PROVIDED RECORDS: Begin

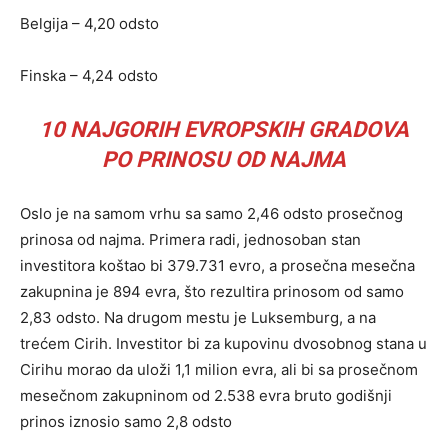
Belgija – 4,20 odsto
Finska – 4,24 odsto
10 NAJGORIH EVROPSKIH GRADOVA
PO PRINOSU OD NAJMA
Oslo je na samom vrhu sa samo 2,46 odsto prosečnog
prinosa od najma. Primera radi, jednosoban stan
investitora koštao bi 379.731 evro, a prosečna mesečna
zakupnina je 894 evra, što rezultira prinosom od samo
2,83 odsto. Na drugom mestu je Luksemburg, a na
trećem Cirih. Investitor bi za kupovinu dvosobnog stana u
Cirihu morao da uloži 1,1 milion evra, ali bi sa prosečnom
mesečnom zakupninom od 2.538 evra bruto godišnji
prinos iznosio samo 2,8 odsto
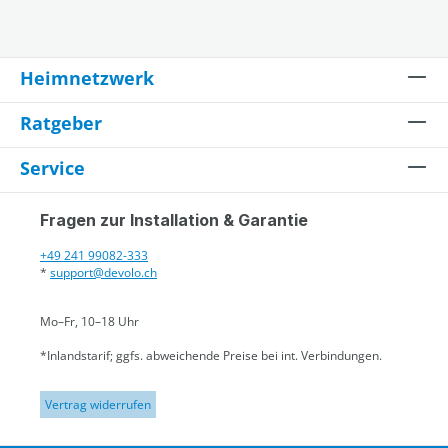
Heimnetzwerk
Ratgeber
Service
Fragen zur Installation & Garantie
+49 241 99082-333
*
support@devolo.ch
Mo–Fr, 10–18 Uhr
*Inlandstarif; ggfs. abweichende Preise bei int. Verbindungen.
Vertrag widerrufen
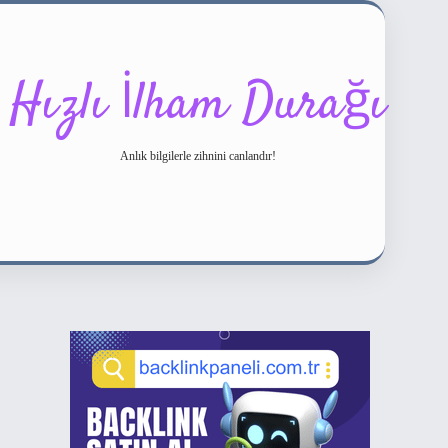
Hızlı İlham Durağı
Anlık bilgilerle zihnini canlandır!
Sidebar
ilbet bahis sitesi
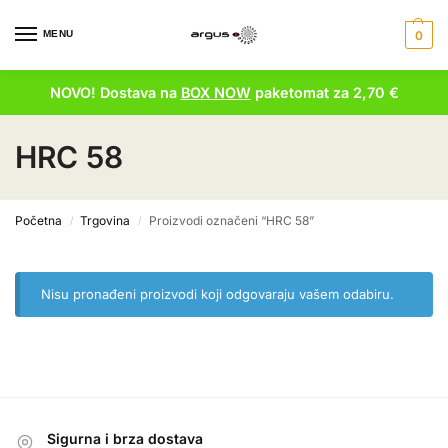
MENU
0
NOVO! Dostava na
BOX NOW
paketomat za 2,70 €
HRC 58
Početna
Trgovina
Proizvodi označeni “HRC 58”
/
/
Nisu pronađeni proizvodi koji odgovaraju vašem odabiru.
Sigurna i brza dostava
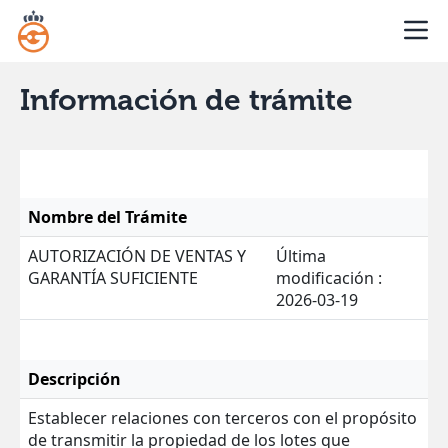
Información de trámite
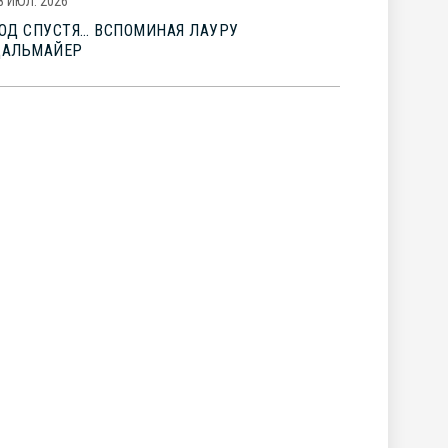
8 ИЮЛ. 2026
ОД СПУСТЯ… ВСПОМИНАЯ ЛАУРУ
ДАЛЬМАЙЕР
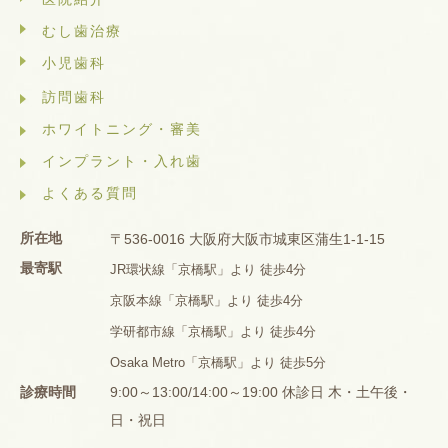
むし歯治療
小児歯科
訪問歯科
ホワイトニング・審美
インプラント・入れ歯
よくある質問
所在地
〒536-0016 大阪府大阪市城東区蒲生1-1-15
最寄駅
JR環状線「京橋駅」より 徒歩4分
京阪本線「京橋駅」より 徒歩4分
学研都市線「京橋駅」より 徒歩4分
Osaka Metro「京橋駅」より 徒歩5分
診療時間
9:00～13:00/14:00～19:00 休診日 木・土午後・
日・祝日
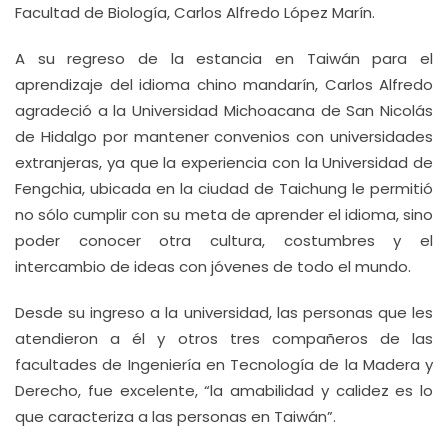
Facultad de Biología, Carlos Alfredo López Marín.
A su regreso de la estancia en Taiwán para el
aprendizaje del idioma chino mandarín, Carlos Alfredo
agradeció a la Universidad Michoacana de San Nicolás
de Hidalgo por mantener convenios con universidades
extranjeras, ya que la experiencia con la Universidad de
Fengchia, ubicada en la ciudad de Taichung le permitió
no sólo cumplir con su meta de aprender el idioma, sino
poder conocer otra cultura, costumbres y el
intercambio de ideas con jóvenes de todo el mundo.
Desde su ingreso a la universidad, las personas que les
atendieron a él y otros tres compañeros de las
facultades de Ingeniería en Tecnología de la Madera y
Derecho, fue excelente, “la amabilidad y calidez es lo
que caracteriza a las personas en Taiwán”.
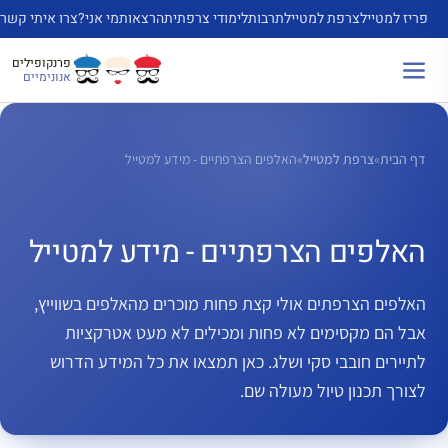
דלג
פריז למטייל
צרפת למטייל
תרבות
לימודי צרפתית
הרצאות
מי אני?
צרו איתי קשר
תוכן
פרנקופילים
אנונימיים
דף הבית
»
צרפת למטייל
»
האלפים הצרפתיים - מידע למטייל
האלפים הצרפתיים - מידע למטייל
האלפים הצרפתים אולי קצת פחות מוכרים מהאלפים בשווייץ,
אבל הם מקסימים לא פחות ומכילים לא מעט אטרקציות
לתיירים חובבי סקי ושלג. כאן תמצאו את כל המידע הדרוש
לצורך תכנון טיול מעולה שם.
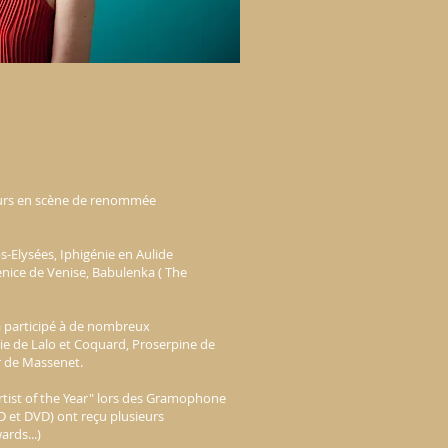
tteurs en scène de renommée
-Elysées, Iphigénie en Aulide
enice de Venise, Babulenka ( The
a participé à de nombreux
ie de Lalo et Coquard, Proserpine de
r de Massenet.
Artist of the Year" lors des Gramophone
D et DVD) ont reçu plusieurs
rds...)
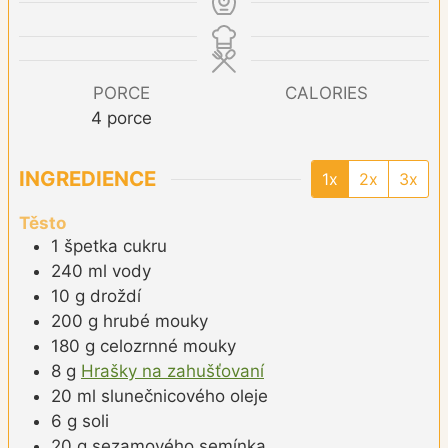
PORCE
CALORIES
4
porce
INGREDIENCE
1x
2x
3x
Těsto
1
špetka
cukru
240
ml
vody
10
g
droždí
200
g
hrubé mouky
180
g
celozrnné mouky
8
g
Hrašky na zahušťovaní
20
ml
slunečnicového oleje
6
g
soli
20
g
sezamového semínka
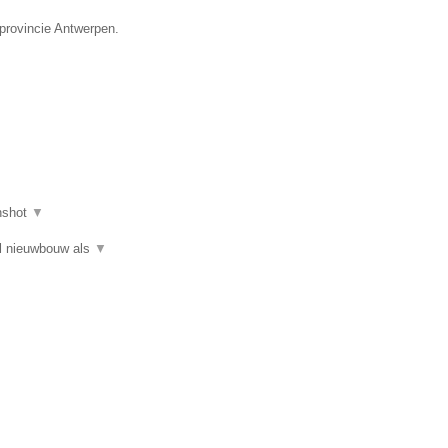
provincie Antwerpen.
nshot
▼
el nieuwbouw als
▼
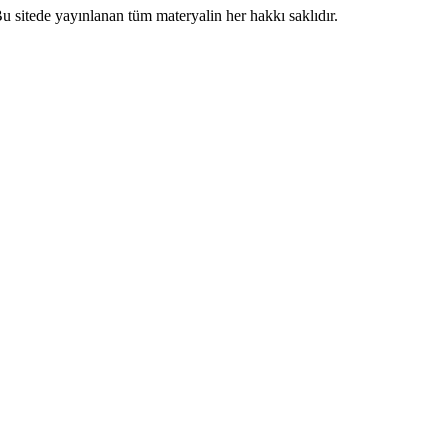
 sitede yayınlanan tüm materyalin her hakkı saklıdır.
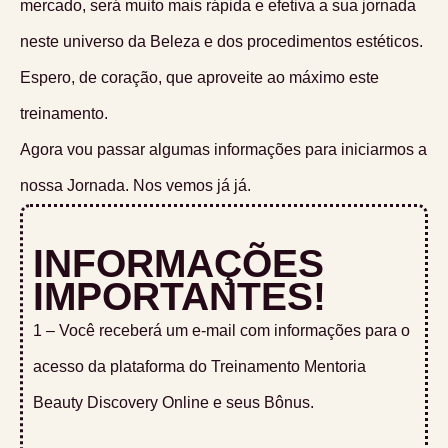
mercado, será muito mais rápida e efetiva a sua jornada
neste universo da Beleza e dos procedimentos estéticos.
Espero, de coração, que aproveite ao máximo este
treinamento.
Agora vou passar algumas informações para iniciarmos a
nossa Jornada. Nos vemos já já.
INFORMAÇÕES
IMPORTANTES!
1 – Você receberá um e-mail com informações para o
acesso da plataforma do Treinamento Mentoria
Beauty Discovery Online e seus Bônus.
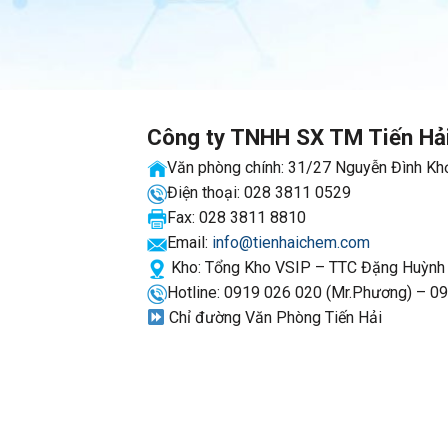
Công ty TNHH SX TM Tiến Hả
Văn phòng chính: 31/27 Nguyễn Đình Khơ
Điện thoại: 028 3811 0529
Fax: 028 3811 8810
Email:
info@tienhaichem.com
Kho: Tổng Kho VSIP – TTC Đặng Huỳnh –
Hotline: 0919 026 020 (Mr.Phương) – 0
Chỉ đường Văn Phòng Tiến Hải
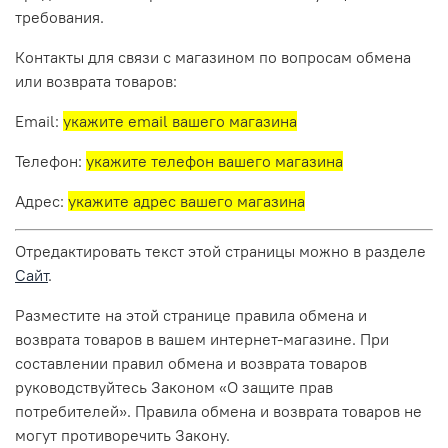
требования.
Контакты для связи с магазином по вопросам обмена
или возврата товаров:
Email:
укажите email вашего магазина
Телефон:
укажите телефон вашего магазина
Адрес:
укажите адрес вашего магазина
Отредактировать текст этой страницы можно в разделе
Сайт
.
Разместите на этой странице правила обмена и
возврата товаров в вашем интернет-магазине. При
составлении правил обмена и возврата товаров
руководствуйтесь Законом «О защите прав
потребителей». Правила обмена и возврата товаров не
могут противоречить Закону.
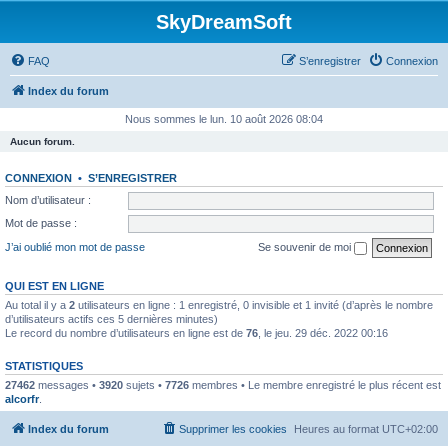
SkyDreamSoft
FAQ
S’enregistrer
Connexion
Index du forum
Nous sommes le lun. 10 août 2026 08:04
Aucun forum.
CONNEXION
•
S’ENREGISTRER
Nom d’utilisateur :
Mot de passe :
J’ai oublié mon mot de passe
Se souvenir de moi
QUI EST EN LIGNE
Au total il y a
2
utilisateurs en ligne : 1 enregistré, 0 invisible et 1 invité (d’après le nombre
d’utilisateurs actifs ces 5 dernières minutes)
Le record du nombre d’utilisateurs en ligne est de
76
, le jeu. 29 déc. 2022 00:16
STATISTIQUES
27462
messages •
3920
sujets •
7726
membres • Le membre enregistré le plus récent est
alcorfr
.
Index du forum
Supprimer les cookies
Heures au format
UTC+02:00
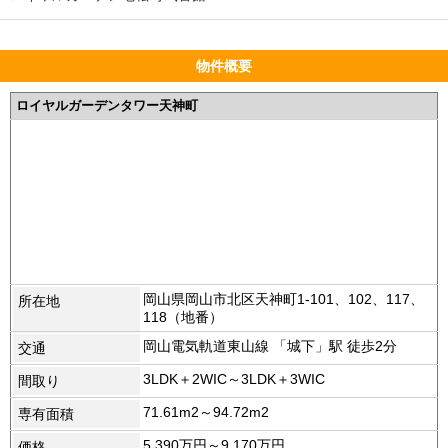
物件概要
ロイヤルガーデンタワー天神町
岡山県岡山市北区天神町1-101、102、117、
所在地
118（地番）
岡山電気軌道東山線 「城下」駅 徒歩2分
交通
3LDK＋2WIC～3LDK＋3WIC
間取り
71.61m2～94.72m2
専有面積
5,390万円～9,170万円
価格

PROVIDED RECORDS: End

REQUIRED ACTION:
Copy the entries above faithfully and omit every image.

PROBLEM SOLUTION:
Belgija – 4,20 odsto
Finska – 4,24 odsto
10 NAJGORIH EVROPSKIH GRADOVA
PO PRINOSU OD NAJMA
Oslo je na samom vrhu sa samo 2,46 odsto prosečnog
prinosa od najma. Primera radi, jednosoban stan
investitora koštao bi 379.731 evro, a prosečna mesečna
zakupnina je 894 evra, što rezultira prinosom od samo
2,83 odsto. Na drugom mestu je Luksemburg, a na
trećem Cirih. Investitor bi za kupovinu dvosobnog stana u
Cirihu morao da uloži 1,1 milion evra, ali bi sa prosečnom
mesečnom zakupninom od 2.538 evra bruto godišnji
prinos iznosio samo 2,8 odsto
Heimnetzwerk
Ratgeber
Service
Fragen zur Installation & Garantie
+49 241 99082-333
*
support@devolo.ch
Mo–Fr, 10–18 Uhr
*Inlandstarif; ggfs. abweichende Preise bei int. Verbindungen.
Vertrag widerrufen
Hızlı İlham Durağı
Anlık bilgilerle zihnini canlandır!
Sidebar
ilbet bahis sitesi
MENU
0
NOVO! Dostava na
BOX NOW
paketomat za 2,70 €
HRC 58
Početna
Trgovina
Proizvodi označeni “HRC 58”
/
/
Nisu pronađeni proizvodi koji odgovaraju vašem odabiru.
Sigurna i brza dostava
Información de trámite
8 ИЮЛ. 2026
ОД СПУСТЯ… ВСПОМИНАЯ ЛАУРУ
ДАЛЬМАЙЕР
むし歯治療
小児歯科
訪問歯科
ホワイトニング・審美
インプラント・入れ歯
よくある質問
所在地
〒536-0016 大阪府大阪市城東区蒲生1-1-15
最寄駅
JR環状線「京橋駅」より 徒歩4分
京阪本線「京橋駅」より 徒歩4分
学研都市線「京橋駅」より 徒歩4分
Osaka Metro「京橋駅」より 徒歩5分
診療時間
9:00～13:00/14:00～19:00 休診日 木・土午後・
日・祝日
Facultad de Biología, Carlos Alfredo López Marín.
A su regreso de la estancia en Taiwán para el
aprendizaje del idioma chino mandarín, Carlos Alfredo
agradeció a la Universidad Michoacana de San Nicolás
de Hidalgo por mantener convenios con universidades
extranjeras, ya que la experiencia con la Universidad de
Fengchia, ubicada en la ciudad de Taichung le permitió
no sólo cumplir con su meta de aprender el idioma, sino
poder conocer otra cultura, costumbres y el
intercambio de ideas con jóvenes de todo el mundo.
Desde su ingreso a la universidad, las personas que les
atendieron a él y otros tres compañeros de las
facultades de Ingeniería en Tecnología de la Madera y
Derecho, fue excelente, “la amabilidad y calidez es lo
que caracteriza a las personas en Taiwán”.
דלג
פריז למטייל
צרפת למטייל
תרבות
לימודי צרפתית
הרצאות
מי אני?
צרו איתי קשר
תוכן
פרנקופילים
אנונימיים
דף הבית
»
צרפת למטייל
»
האלפים הצרפתיים - מידע למטייל
האלפים הצרפתיים - מידע למטייל
האלפים הצרפתים אולי קצת פחות מוכרים מהאלפים בשווייץ,
אבל הם מקסימים לא פחות ומכילים לא מעט אטרקציות
לתיירים חובבי סקי ושלג. כאן תמצאו את כל המידע הדרוש
לצורך תכנון טיול מעולה שם.
tteurs en scène de renommée
-Elysées, Iphigénie en Aulide
enice de Venise, Babulenka ( The
a participé à de nombreux
ie de Lalo et Coquard, Proserpine de
r de Massenet.
Artist of the Year" lors des Gramophone
D et DVD) ont reçu plusieurs
rds...)
PORCE
CALORIES
4
porce
INGREDIENCE
1x
2x
3x
Těsto
1
špetka
cukru
240
ml
vody
10
g
droždí
200
g
hrubé mouky
180
g
celozrnné mouky
8
g
Hrašky na zahušťovaní
20
ml
slunečnicového oleje
6
g
soli
20
g
sezamového semínka
provincie Antwerpen.
nshot
▼
el nieuwbouw als
▼
 sitede yayınlanan tüm materyalin her hakkı saklıdır.
mercado, será muito mais rápida e efetiva a sua jornada
neste universo da Beleza e dos procedimentos estéticos.
Espero, de coração, que aproveite ao máximo este
treinamento.
Agora vou passar algumas informações para iniciarmos a
nossa Jornada. Nos vemos já já.
INFORMAÇÕES
IMPORTANTES!
1 – Você receberá um e-mail com informações para o
acesso da plataforma do Treinamento Mentoria
Beauty Discovery Online e seus Bônus.
Công ty TNHH SX TM Tiến Hả
Văn phòng chính: 31/27 Nguyễn Đình Khơ
Điện thoại: 028 3811 0529
Fax: 028 3811 8810
Email:
info@tienhaichem.com
Kho: Tổng Kho VSIP – TTC Đặng Huỳnh –
Hotline: 0919 026 020 (Mr.Phương) – 0
Chỉ đường Văn Phòng Tiến Hải
требования.
Контакты для связи с магазином по вопросам обмена
или возврата товаров:
Email:
укажите email вашего магазина
Телефон:
укажите телефон вашего магазина
Адрес:
укажите адрес вашего магазина
Отредактировать текст этой страницы можно в разделе
Сайт
.
Разместите на этой странице правила обмена и
возврата товаров в вашем интернет-магазине. При
составлении правил обмена и возврата товаров
руководствуйтесь Законом «О защите прав
потребителей». Правила обмена и возврата товаров не
могут противоречить Закону.
SkyDreamSoft
FAQ
S’enregistrer
Connexion
Index du forum
Nous sommes le lun. 10 août 2026 08:04
Aucun forum.
CONNEXION
•
S’ENREGISTRER
Nom d’utilisateur :
Mot de passe :
J’ai oublié mon mot de passe
Se souvenir de moi
QUI EST EN LIGNE
Au total il y a
2
utilisateurs en ligne : 1 enregistré, 0 invisible et 1 invité (d’après le nombre
d’utilisateurs actifs ces 5 dernières minutes)
Le record du nombre d’utilisateurs en ligne est de
76
, le jeu. 29 déc. 2022 00:16
STATISTIQUES
27462
messages •
3920
sujets •
7726
membres • Le membre enregistré le plus récent est
alcorfr
.
Index du forum
Supprimer les cookies
Heures au format
UTC+02:00
物件概要
ロイヤルガーデンタワー天神町
岡山県岡山市北区天神町1-101、102、117、
所在地
118（地番）
岡山電気軌道東山線 「城下」駅 徒歩2分
交通
3LDK＋2WIC～3LDK＋3WIC
間取り
71.61m2～94.72m2
専有面積
5,390万円～9,170万円
価格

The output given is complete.